For clinical trials that are already in progress, big data can be used to pool the data from the multiple trials to create new data sets . This can be done in the form of observational research, which means patients do not have to be exposed to additional exams . This is especially relevant to radiology as the use of radiation is evident. Exposure to radiation is widely regarded as potentially harmful , thus this method of research is advantageous.

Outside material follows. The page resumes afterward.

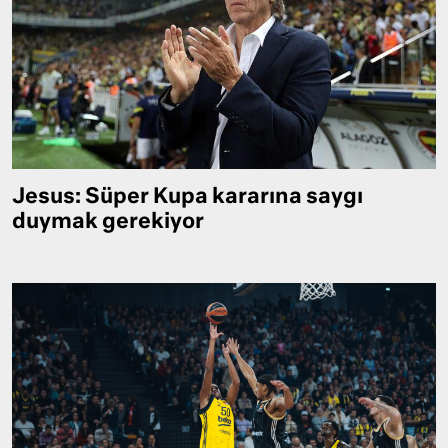
Jesus: Süper Kupa kararına saygı
duymak gerekiyor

The use of data mining can also credit a radiologist or physician with educational activity, which can in turn be used as continuing education credit points. For example, a web-based program called RADPEERTM can look at and score previous interpretation of prior images before interpreting a new study. This is an example of selfand peer-evaluation which can be used as a form of continuing education. In fact, the actual ordering and search strategies executed by radiologists can also be analysed using informatics and be applied to educational applications.
Visualisation of big data solutions is another crucial part of its formulation before it is successful in the clinical world [11,20,31,32]. Without proper display of information, findings will not be effectively utilised  and can hinder a clinician or other professional’s comprehension of the information . The way data is presented needs to be considered as different visualisation methods may be appropriate for different scenarios, which in turn can create different education and teaching instances. The representation of information is vital for a big data solution to be successful.

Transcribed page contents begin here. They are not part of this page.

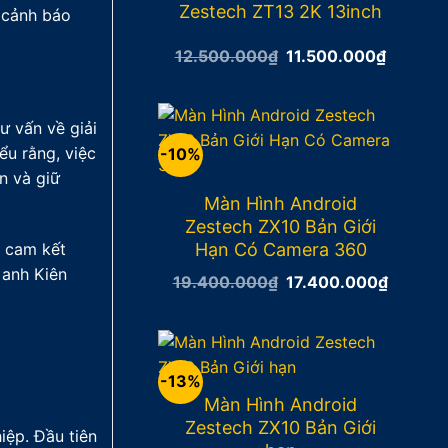
Zestech ZT13 2K 13inch
 cảnh báo
12.500.000
₫
Giá
11.500.000
₫
Giá
gốc
hiện
là:
tại
12.500.000₫.
là:
11.500.
ư vấn về giải
ểu rằng, việc
-10%
n và giữ
Màn Hình Android
Zestech ZX10 Bản Giới
Hạn Có Camera 360
i cam kết
 anh Kiên
19.400.000
₫
Giá
17.400.000
₫
Giá
gốc
hiện
là:
tại
19.400.000₫.
là:
17.400
-13%
Màn Hình Android
Zestech ZX10 Bản Giới
iệp. Đầu tiên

Information posted on the Internet by patients on forums [6,13] and social media outlets, such as Twitter  can provide a new data set of information for analysis. Data mining this information can give hospitals information of how to improve their services to create better patient satisfaction and better communication between institutions, professionals and patients. Another study , found that an internally designed and developed social media technology solution between professionals in the hospital setting could simplify communication and improve workflow.

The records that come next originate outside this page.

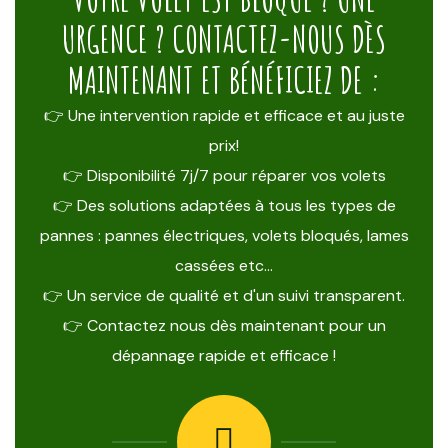
URGENCE ? CONTACTEZ-NOUS DÈS
MAINTENANT ET BÉNÉFICIEZ DE :
👉 Une intervention rapide et efficace et au juste
prix!
👉 Disponibilité 7j/7 pour réparer vos volets
👉 Des solutions adaptées à tous les types de
pannes : pannes électriques, volets bloqués, lames
cassées etc…
👉 Un service de qualité et d'un suivi transparent.
👉 Contactez nous dès maintenant pour un
dépannage rapide et efficace !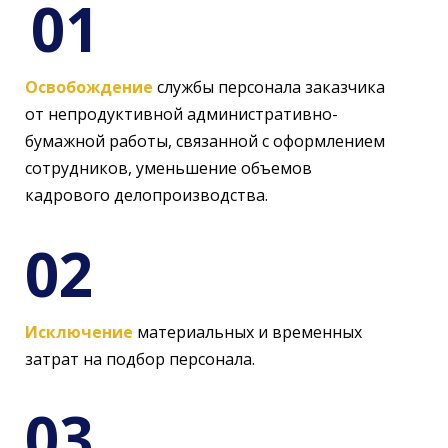
01
Освобождение
службы персонала заказчика
от непродуктивной административно-
бумажной работы, связанной с оформлением
сотрудников, уменьшение объемов
кадрового делопроизводства.
02
Исключение
материальных и временных
затрат на подбор персонала.
03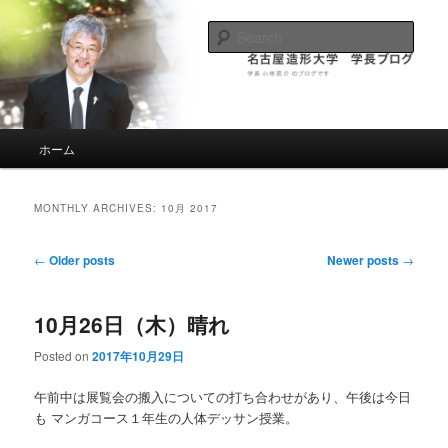
名古屋造形大学の元学長、小林亮介のブログです。
Sear
名古屋造形大学 元学長小林亮介ブロ
グ
Main
ホーム
Skip
Skip
menu
to
to
MONTHLY ARCHIVES:
10月 2017
primary
secondary
Post
←
Older posts
Newer posts
→
navigation
content
content
10月26日（木）晴れ
Posted on
2017年10月29日
午前中は展覧会の搬入についての打ち合わせがあり、午後は今日
も マンガコース１年生の人体デッサン授業。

Departmental efficiency solutions and cost reduction
The decrease of cost when using big data initiatives was mentioned in a number of articles [20,32]. This can be split up into costs for the patient and costs for the department. By using big data to assess the cost of care for a patient, the expected cost of a study and benefit of the study may be predicted. This can decrease the amount of redundant tests on a patient, as well as decreasing the amount of wasted resources in a department or hospital. The idea of accounting for the entire episode of care of a patient, instead of looking at just the individual risks, costs etc. of one treatment is an emerging model of care that is predicted to slowly gain popularity. This can be discussed between a patient and physician and can prepare a patient for nearly every encounter they may have during their stay and rehabilitation as a big picture, as opposed to only looking at the current intervention or problem being faced by the patient.
One example of departmental efficiency being implemented in a department was a recent study  that involved the creation of an algorithm which alerted physicians if follow-up for abnormal chest imaging results was not completed. This alert could possibly save a patient from adverse consequences, whether it is cost, time or health impacts if follow-up had not had occurred.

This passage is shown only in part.